In [24]:
# imports 
import pandas as pd
import re
import simple_icd_10_cm as icd_desc
from sklearn.model_selection import GroupKFold
import numpy as np
import json


In [10]:
# functions 

replace_LIST = [
                 ['dr\.','']
                ,['DR\.','']
                ,['m\.d\.','']
                ,['M\.D\.','']
                ,['p\.o', 'orally']
                ,['P\.O', 'orally']
                ,['q\.d\.', 'once a day']
                ,['Q\.D\.', 'once a day']
                ,['I\.M\.', 'intramuscularly']
                ,['i\.m\.', 'intramuscularly']
                ,['b\.i\.d\.', 'twice a day']
                ,['B\.I\.D\.', 'twice a day']
                ,['Subq\.', 'subcutaneous']
                ,['SUBQ\.', 'subcutaneous']
                ,['t\.i\.d\.', 'three times a day']
                ,['T\.I\.D\.', 'three times a day']
                ,['q\.i\.d\.', 'four times a day']
                ,['Q\.I\.D\.', 'four times a day']
                ,['I\.V\.', 'intravenous']
                ,['i\.v\.', 'intravenous']
                ,['q\.h\.s\.', 'before bed']
                ,['Q\.H\.S\.', 'before bed']
                ,['O\.D\.', 'in the right eye']
                ,['o\.d\.', 'in the right eye']
                ,['5X', 'a day five times a day']
                ,['5x', 'a day five times a day']
                ,['O\.S\.', 'in the left eye']
                ,['o\.s\.', 'in the left eye']
                ,['q\.4h', 'every four hours']
                ,['Q\.4H', 'every four hours']
                ,['O\.U\.', 'in both eyes']
                ,['o\.u\.', 'in both eyes']
                ,['q\.6h', 'every six hours']
                ,['Q\.6H', 'every six hours']
                ,['q\.o\.d\.', 'every other day']
                ,['Q\.O\.D\.', 'every other day']
                ,['prn\.', 'as needed']
                ,['PRN\.', 'as needed']
                ,['[0-9]+\.','']
                ,[r'\[\*.+\*\]','']
                ]
def preprocess_re_sub(x):
    processed_text = x
    for find,replace in replace_LIST:
        processed_text=re.sub(find,replace,processed_text)
    return processed_text


def filter_admission_text(text):
    """
    Filter text information by section and only keep sections that are known on admission time.
    """
    admission_sections = {
        "CHIEF_COMPLAINT": "chief complaint:",
        "PRESENT_ILLNESS": "present illness:",
        "MEDICAL_HISTORY": "medical history:",
        "MEDICATION_ADM": "medications on admission:",
        "ALLERGIES": "allergies:",
        "PHYSICAL_EXAM": "physical exam:",
        "FAMILY_HISTORY": "family history:",
        "SOCIAL_HISTORY": "social history:"
    }

    # replace linebreak indicators
    text = text.replace("\n", "\\n")

    # extract each section by regex
    notes_dict = {}
    for key in admission_sections.keys():
        section = admission_sections[key]
        results = re.findall(r'(?i){}(.+?)\\n\\n[^(\\|\d|\.)]+?:'.format(section), text)

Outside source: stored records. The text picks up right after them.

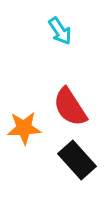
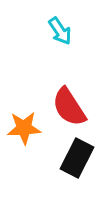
red semicircle: moved 1 px left
black rectangle: moved 2 px up; rotated 69 degrees clockwise
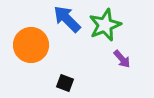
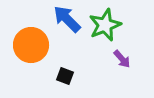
black square: moved 7 px up
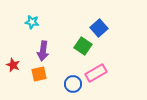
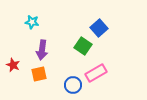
purple arrow: moved 1 px left, 1 px up
blue circle: moved 1 px down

        if len(results) > 0:
            notes_dict[key] = re.findall(r'(?i){}(.+?)\\n\\n[^(\\|\d|\.)]+?:'.format(section), text)[0]
            notes_dict[key] = notes_dict[key].replace('\\n', ' ')
            notes_dict[key] = notes_dict[key].strip()
        
        elif len(results) == 0:
            notes_dict[key] = ""
        
        else:
            try:
                pass 
            except Exception as e:
                print(key)
                print('multiple string matches found')

        
    # filter notes with missing main information
    if notes_dict['CHIEF_COMPLAINT'] == "" or notes_dict['PRESENT_ILLNESS'] == "" or notes_dict['MEDICAL_HISTORY'] == "":
        return "MISSING"


    try:
        text_final = ("CHIEF COMPLAINT: " + str(notes_dict['CHIEF_COMPLAINT'])
                                    + '\n\n' +
                                    "PRESENT ILLNESS: " + str(notes_dict['PRESENT_ILLNESS'])
                                    + '\n\n' +
                                    "MEDICAL HISTORY: " + str(notes_dict['MEDICAL_HISTORY'])
                                    + '\n\n' +
                                    "MEDICATION ON ADMISSION: " + str(notes_dict['MEDICATION_ADM'])
                                    + '\n\n' +
                                    "ALLERGIES: " + str(notes_dict['ALLERGIES'])
                                    + '\n\n' +
                                    "PHYSICAL EXAM: " + str(notes_dict['PHYSICAL_EXAM'])
                                    + '\n\n' +
                                    "FAMILY HISTORY: " + str(notes_dict['FAMILY_HISTORY'])
                                    + '\n\n' +
                                    "SOCIAL HISTORY: " + str(notes_dict['SOCIAL_HISTORY']))
        return text_final
    except:
        print(notes_dict)
    


## load data

In [11]:
patient_notes = pd.read_csv('../../datasets/mimic/NOTEEVENTS.csv')
patient_notes = patient_notes[(patient_notes['CATEGORY']=='Discharge summary') & (patient_notes['DESCRIPTION']=='Report')].reset_index(drop=True)
patient_notes.head()

  patient_notes = pd.read_csv('../../datasets/mimic/NOTEEVENTS.csv')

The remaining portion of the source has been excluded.